We will extrapolate for several years before the start and after the end of the data timeframes. Extrapolation will not exceed going 5 years forward and going 5 years backwards. And extrapolation will only happen within years in which there is at least one variable, among variables for the country, has non-NA values. In cases where a country’s data is available only starting after 1980, we allow for extrapolation back to up to 1980 for 5 years.

Specifically, because we generally have population data from 1960 to 2020 for all countries, we will not be extrapolating prior to 1960 or after 2020. But data for Korea starts in 1965, so we will not extrapolate to any years before 1965, but if one of the Korean variables has data starting from 1970, we will extrapolate between 1965 and 1970. But if the other variable only has data starting in 1980, we will extrapolate at most five years, back to 1975. For Germany, unification happened in 1992. We do not have data in 1990, preventing us from computing change from 1990 to 2000. We extrapolate from 1992 back 5 years to 1987, generating a value for 1990.
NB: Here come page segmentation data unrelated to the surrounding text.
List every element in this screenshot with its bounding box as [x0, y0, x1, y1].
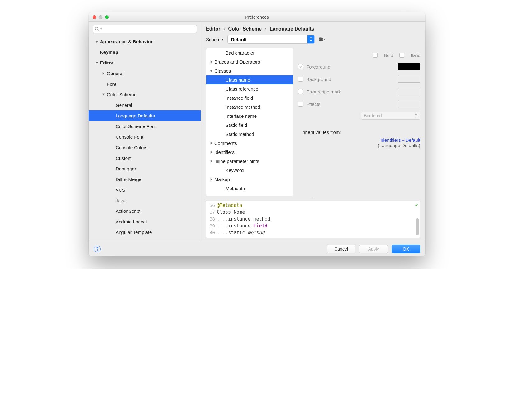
- sidebar-item-label: Custom: [116, 155, 132, 161]
- scheme-label: Scheme:: [206, 37, 224, 42]
- category-item[interactable]: Bad character: [206, 48, 293, 57]
- breadcrumb-item[interactable]: Language Defaults: [269, 26, 314, 32]
- error-stripe-checkbox[interactable]: [298, 89, 303, 94]
- italic-label: Italic: [411, 53, 420, 58]
- tree-arrow-icon: [101, 93, 106, 96]
- category-label: Static field: [226, 122, 247, 128]
- category-label: Classes: [214, 68, 231, 74]
- sidebar-item[interactable]: Diff & Merge: [89, 174, 201, 184]
- inherit-link[interactable]: Identifiers→Default: [298, 137, 420, 143]
- sidebar: ▾ Appearance & BehaviorKeymapEditorGener…: [89, 22, 201, 241]
- effects-type-select[interactable]: Bordered: [361, 112, 420, 120]
- sidebar-item[interactable]: Console Font: [89, 131, 201, 142]
- background-swatch[interactable]: [398, 76, 420, 83]
- help-button[interactable]: ?: [94, 246, 101, 252]
- category-item[interactable]: Instance method: [206, 103, 293, 112]
- sidebar-item[interactable]: Color Scheme: [89, 89, 201, 100]
- error-stripe-label: Error stripe mark: [306, 89, 395, 94]
- foreground-swatch[interactable]: [398, 63, 420, 70]
- gutter: 3637383940: [206, 201, 217, 238]
- sidebar-item[interactable]: Editor: [89, 57, 201, 68]
- sidebar-item[interactable]: VCS: [89, 184, 201, 195]
- breadcrumb-item[interactable]: Color Scheme: [228, 26, 262, 32]
- inherit-sub: (Language Defaults): [298, 143, 420, 148]
- category-list[interactable]: Bad characterBraces and OperatorsClasses…: [206, 48, 293, 196]
- foreground-checkbox[interactable]: [298, 64, 303, 69]
- sidebar-item[interactable]: Angular Template: [89, 227, 201, 237]
- sidebar-item[interactable]: General: [89, 100, 201, 110]
- sidebar-item-label: ActionScript: [116, 208, 140, 214]
- category-item[interactable]: Instance field: [206, 93, 293, 103]
- cancel-button[interactable]: Cancel: [327, 245, 355, 253]
- sidebar-item-label: Language Defaults: [116, 113, 155, 118]
- sidebar-item[interactable]: Language Defaults: [89, 110, 201, 121]
- background-checkbox[interactable]: [298, 77, 303, 82]
- category-item[interactable]: Static method: [206, 130, 293, 139]
- sidebar-item-label: Angular Template: [116, 230, 152, 235]
- settings-tree[interactable]: Appearance & BehaviorKeymapEditorGeneral…: [89, 36, 201, 237]
- tree-arrow-icon: [209, 160, 214, 163]
- search-icon: [95, 27, 99, 31]
- tree-arrow-icon: [94, 40, 99, 43]
- tree-arrow-icon: [209, 69, 214, 72]
- bold-checkbox[interactable]: [373, 53, 378, 58]
- category-item[interactable]: Keyword: [206, 166, 293, 175]
- sidebar-item[interactable]: Console Colors: [89, 142, 201, 153]
- sidebar-item[interactable]: Appearance & Behavior: [89, 36, 201, 47]
- sidebar-item[interactable]: General: [89, 68, 201, 79]
- sidebar-item[interactable]: Color Scheme Font: [89, 121, 201, 131]
- sidebar-item[interactable]: Android Logcat: [89, 216, 201, 227]
- sidebar-item[interactable]: Font: [89, 79, 201, 89]
- sidebar-item-label: VCS: [116, 187, 125, 193]
- category-item[interactable]: Markup: [206, 175, 293, 184]
- search-input[interactable]: [103, 27, 195, 31]
- titlebar: Preferences: [89, 12, 425, 22]
- category-item[interactable]: Comments: [206, 139, 293, 148]
- category-item[interactable]: Static field: [206, 121, 293, 130]
- category-item[interactable]: Class name: [206, 75, 293, 84]
- scrollbar-thumb[interactable]: [416, 218, 419, 235]
- category-item[interactable]: Class reference: [206, 84, 293, 93]
- tree-arrow-icon: [94, 61, 99, 64]
- breadcrumb-item[interactable]: Editor: [206, 26, 220, 32]
- splitter-grip[interactable]: ······: [201, 196, 425, 199]
- search-dropdown-icon[interactable]: ▾: [100, 27, 102, 31]
- ok-button[interactable]: OK: [392, 245, 420, 253]
- window-title: Preferences: [89, 15, 425, 20]
- apply-button[interactable]: Apply: [359, 245, 388, 253]
- scheme-combo[interactable]: Default: [227, 35, 315, 44]
- category-item[interactable]: Classes: [206, 66, 293, 75]
- sidebar-item[interactable]: Custom: [89, 153, 201, 163]
- scheme-gear-button[interactable]: ▾: [318, 36, 326, 42]
- sidebar-item-label: Color Scheme Font: [116, 124, 156, 129]
- category-label: Static method: [226, 131, 254, 137]
- category-item[interactable]: Inline parameter hints: [206, 157, 293, 166]
- sidebar-item-label: Keymap: [100, 50, 118, 55]
- effects-swatch[interactable]: [398, 101, 420, 107]
- sidebar-item-label: Console Font: [116, 134, 143, 140]
- scheme-value: Default: [228, 37, 307, 42]
- effects-label: Effects: [306, 102, 395, 107]
- foreground-label: Foreground: [306, 64, 395, 69]
- preview-editor[interactable]: 3637383940 @Metadata Class Name ....inst…: [206, 201, 420, 238]
- category-item[interactable]: Interface name: [206, 112, 293, 121]
- category-item[interactable]: Identifiers: [206, 148, 293, 157]
- category-label: Braces and Operators: [214, 59, 260, 64]
- scheme-dropdown-button[interactable]: [307, 35, 314, 43]
- sidebar-item[interactable]: Java: [89, 195, 201, 206]
- italic-checkbox[interactable]: [399, 53, 404, 58]
- sidebar-item[interactable]: Debugger: [89, 163, 201, 174]
- error-stripe-swatch[interactable]: [398, 88, 420, 95]
- sidebar-item-label: Editor: [100, 60, 113, 65]
- category-label: Identifiers: [214, 150, 235, 155]
- chevron-right-icon: ›: [223, 26, 225, 32]
- sidebar-item[interactable]: Keymap: [89, 47, 201, 57]
- category-item[interactable]: Metadata: [206, 184, 293, 193]
- code-area: @Metadata Class Name ....instance method…: [217, 202, 414, 236]
- effects-checkbox[interactable]: [298, 102, 303, 107]
- category-label: Bad character: [226, 50, 255, 55]
- category-item[interactable]: Braces and Operators: [206, 57, 293, 66]
- search-field[interactable]: ▾: [93, 25, 197, 33]
- sidebar-item[interactable]: ActionScript: [89, 206, 201, 216]
- category-label: Metadata: [226, 186, 245, 191]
Extrapolation is meant to help with situations where we have data up to 2019, but for consistency of comparison, would be useful to extend the data to 2020 by extrapolating 1 year forward.

Compute start and end year for each variable and each country. For the interpolated value column, NaN values are before and after the start and end of available data. First go forward, value = lag(value) x lag(1+change), fill in if value is NaN and current year is less than 5 above terimal data availability time. Then do the same going backwards, but there, value = lead(value, n=1) / lead(1 + change, n=2)

First, we generate end and start years and interpolating percentages, etc.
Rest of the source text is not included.